Tuesday, February 26, 2013

What the heck's an Oprah?


The thing about growing up on The Mountain without electricity was that we didn’t have certain things. No TV, telephone, or air conditioning. No light switches. No doorbell, no stereo, no curling irons.

What we did have was books. Once every two weeks, our mom would pile the four of us kids into the car and off we’d go to the public library.

To this day, I remember everything about that library. The smell of paper and binding and glue. The short shelves in the kids’ section. The colorful bean bag chairs. The sturdy, hollow ker-thunk of the librarian’s check-out stamp.

We were allowed six books each. I always finished picking mine first. I knew what I liked and I’d return time after time to the same authors, the same sections, and same series.

Our library had tinted front windows that gave it a sort of mysterious fairytale-cave patina. I’d find a quiet spot, and hunker down with my stack of treasures, feeling all cozy and snug and somehow wealthy, as though having a fresh stack of books in front of me was like Scrooge McDuck counting his gold. I’d go through my pile, sorting them and re-reading the covers and stacking them alphabetically, before choosing the one I’d read first.

Back home with our big cloth bags of books, my older sister and I would race to the two best reading spots – comfy chairs near both the wood stove and the big front windows. My little brother and sister would pile their books out onto the floor and read there. One thing was guaranteed – on library day, our mom could count on peace and quiet for the remainder of the afternoon.

In this way, our childhood was spent reading hundreds and hundreds of books. Classics and popular fiction and books about how things are made and mythology and fairy tales and biographies and historical fiction and everything we could get our hands on.

We didn’t watch soap operas, Dynasty, Oprah and Donahue.
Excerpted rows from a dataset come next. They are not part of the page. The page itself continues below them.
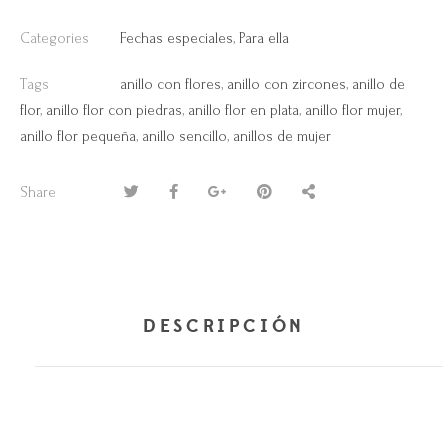
Categories
Fechas especiales
,
Para ella
Tags
anillo con flores
,
anillo con zircones
,
anillo de
flor
,
anillo flor con piedras
,
anillo flor en plata
,
anillo flor mujer
,
anillo flor pequeña
,
anillo sencillo
,
anillos de mujer
Share
DESCRIPCIÓN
We didn’t tune into ABC After School Specials. We didn’t watch the evening news.  

And we didn’t miss a thing.

1 comment:

  1. Love nostalgia, you write it well. I remember sending a photo of the library book packed book case to my folks with the title "Entertainment Center." Also, I don't recall censoring your choices, so an early introduction to Jackie Collins probably warped your brains. Keep writing!